‘Shut Commons to derail Remain delaying tactic’
PARLIAMENT should be temporarily shut down if a Remainer plot to wreck Brexit succeeds, senior Eurosceptics demanded yesterday.
Labour is supporting a backbench bid to delay departure from the European Union until next year if backing for a deal cannot be secured.
Jacob Rees-Mogg branded the move a “constitutional outrage” and warned the Queen may have to suspend the Commons.
Fears that Brexit could be derailed after Theresa May’s deal was crushed have fuelled claims that Leave campaigners will back the Prime Minister in the coming weeks.
But Mr Rees-Mogg said he was no “soft touch” and will only support an EU deal if contentious Irish border backstop plans are removed.
Labour’s Yvette Cooper is trying to secure time for a Bill that would delay Brexit by nine months if a deal is not signed off by February 26.
Support is growing and shadow chancellor John McDonnell said it was “highly likely” Labour will back it.
Threats
Mr Rees-Mogg said the Government could use prorogation, the trigger for bringing a parliamentary session to an end, to stop Remainer threats to Brexit becoming law.
“I hope it will not be necessary for Her Majesty’s stay at Sandringham to be interrupted for her in person to prorogue Parliament,” he said.

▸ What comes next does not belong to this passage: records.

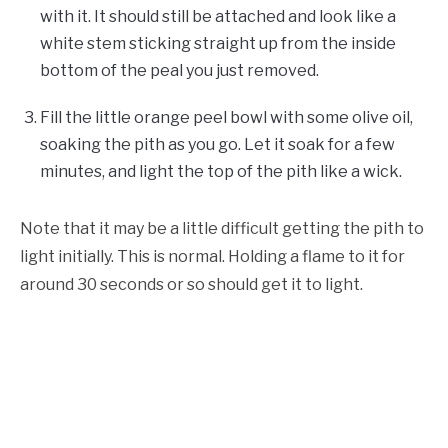
with it. It should still be attached and look like a
white stem sticking straight up from the inside
bottom of the peal you just removed.
Fill the little orange peel bowl with some olive oil,
soaking the pith as you go. Let it soak for a few
minutes, and light the top of the pith like a wick.
Note that it may be a little difficult getting the pith to
light initially. This is normal. Holding a flame to it for
around 30 seconds or so should get it to light.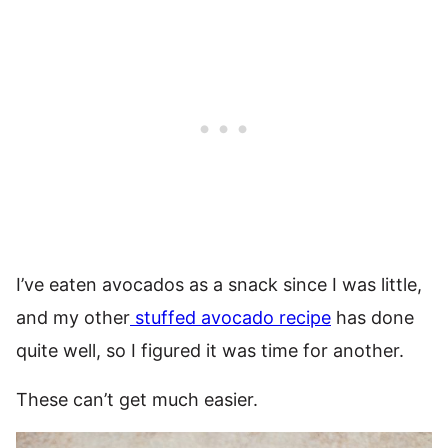
I’ve eaten avocados as a snack since I was little,
and my other
stuffed avocado recipe
has done
quite well, so I figured it was time for another.
These can’t get much easier.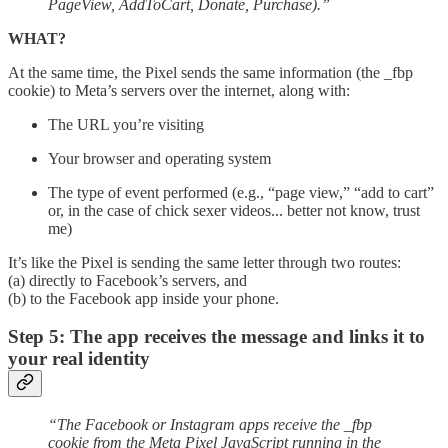
PageView, AddToCart, Donate, Purchase).”
WHAT?
At the same time, the Pixel sends the same information (the _fbp
cookie) to Meta’s servers over the internet, along with:
The URL you’re visiting
Your browser and operating system
The type of event performed (e.g., “page view,” “add to cart”
or, in the case of chick sexer videos... better not know, trust
me)
It’s like the Pixel is sending the same letter through two routes:
(a) directly to Facebook’s servers, and
(b) to the Facebook app inside your phone.
Step 5: The app receives the message and links it to
your real identity
“The Facebook or Instagram apps receive the _fbp
cookie from the Meta Pixel JavaScript running in the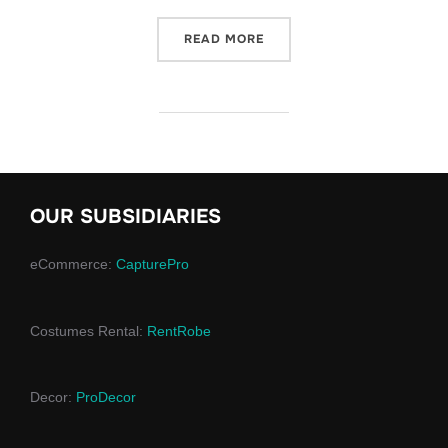
“HOW TO FIND PROFESSIO
READ MORE
OUR SUBSIDIARIES
eCommerce:
CapturePro
Costumes Rental:
RentRobe
Decor:
ProDecor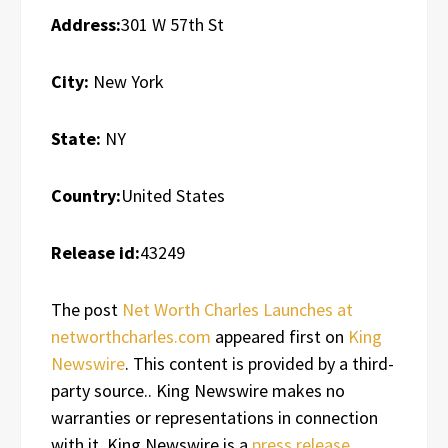
Address:
301 W 57th St
City:
New York
State:
NY
Country:
United States
Release id:
43249
The post
Net Worth Charles Launches at
networthcharles.com
appeared first on
King
Newswire
. This content is provided by a third-
party source.. King Newswire makes no
warranties or representations in connection
with it. King Newswire is a
press release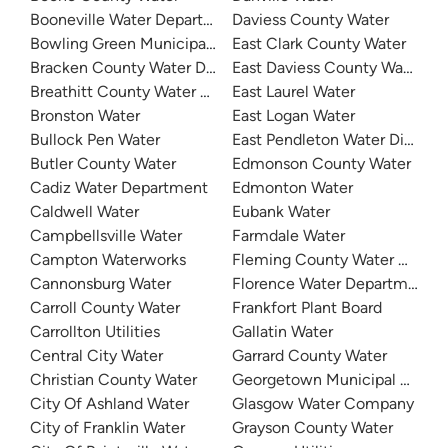
Booneville Water Department
Daviess County Water
Bowling Green Municipal Utilities
East Clark County Water
Bracken County Water District
East Daviess County Water
Breathitt County Water District
East Laurel Water
Bronston Water
East Logan Water
Bullock Pen Water
East Pendleton Water District
Butler County Water
Edmonson County Water
Cadiz Water Department
Edmonton Water
Caldwell Water
Eubank Water
Campbellsville Water
Farmdale Water
Campton Waterworks
Fleming County Water Associ
Cannonsburg Water
Florence Water Department
Carroll County Water
Frankfort Plant Board
Carrollton Utilities
Gallatin Water
Central City Water
Garrard County Water
Christian County Water
Georgetown Municipal Water
City Of Ashland Water
Glasgow Water Company
City of Franklin Water
Grayson County Water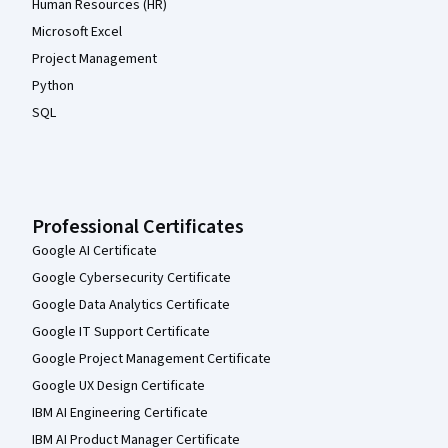
Human Resources (HR)
Microsoft Excel
Project Management
Python
SQL
Professional Certificates
Google AI Certificate
Google Cybersecurity Certificate
Google Data Analytics Certificate
Google IT Support Certificate
Google Project Management Certificate
Google UX Design Certificate
IBM AI Engineering Certificate
IBM AI Product Manager Certificate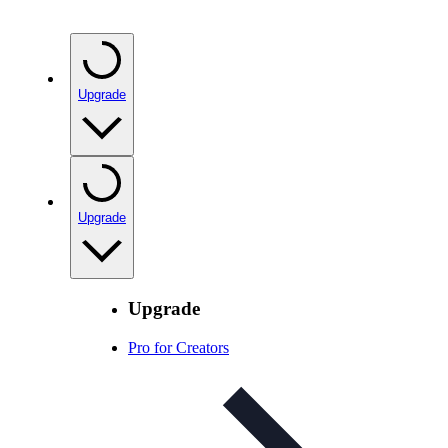
Upgrade
Upgrade
Upgrade
Pro for Creators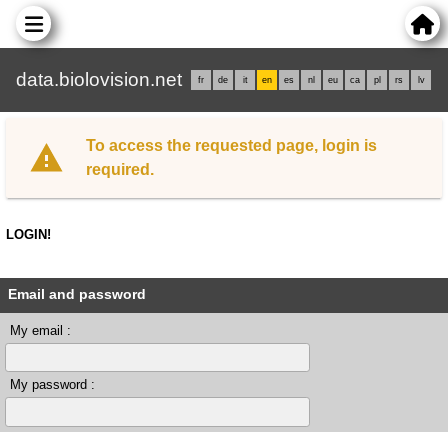
data.biolovision.net
fr
de
it
en
es
nl
eu
ca
pl
rs
lv
To access the requested page, login is
required.
LOGIN!
Email and password
My email :
My password :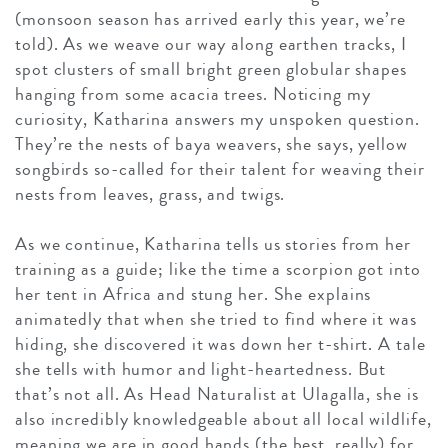
(monsoon season has arrived early this year, we’re
told). As we weave our way along earthen tracks, I
spot clusters of small bright green globular shapes
hanging from some acacia trees. Noticing my
curiosity, Katharina answers my unspoken question.
They’re the nests of baya weavers, she says, yellow
songbirds so-called for their talent for weaving their
nests from leaves, grass, and twigs.
As we continue, Katharina tells us stories from her
training as a guide; like the time a scorpion got into
her tent in Africa and stung her. She explains
animatedly that when she tried to find where it was
hiding, she discovered it was down her t-shirt. A tale
she tells with humor and light-heartedness. But
that’s not all. As Head Naturalist at Ulagalla, she is
also incredibly knowledgeable about all local wildlife,
meaning we are in good hands (the best, really) for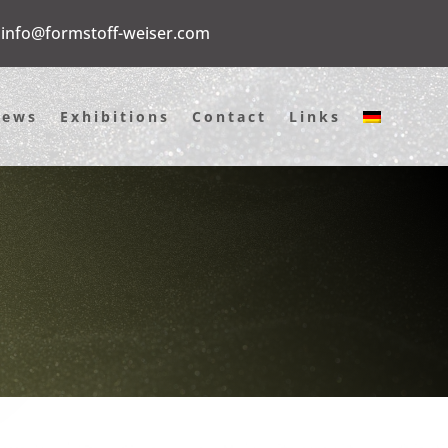
info@formstoff-weiser.com
News
Exhibitions
Contact
Links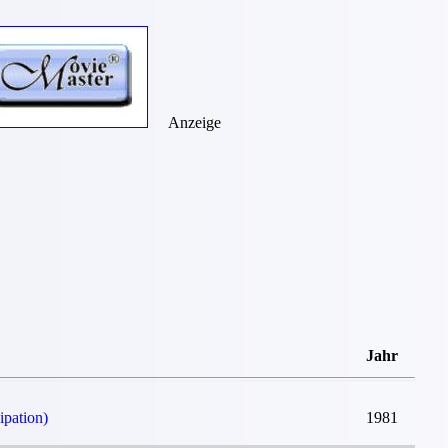
Anzeige
Jahr
ipation)
1981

But the chairman of the European Research Group of Eurosceptic Conservatives said the Government would be entitled if MPs undermined constitutional conventions.
He also lashed out at MPs trying to block Brexit after voting to start the process. “Either the people who voted for those Acts didn’t know what they were doing or they have forgotten,” he said.
At an event staged by the Eurosceptic think tank Bruges Group in Westminster, Mr Rees-Mogg said any deal would be better than not leaving at all but argued Mrs May’s withdrawal agreement was “not good enough”.
A shift in tone from Dublin over the backstop shows “at last things are going our way”, he said. The deal could be made more acceptable to Leavers, the MP said, but “It has to be legally binding.”
A Downing Street spokesman said they were not aware suspending Parliament had been discussed in No 10.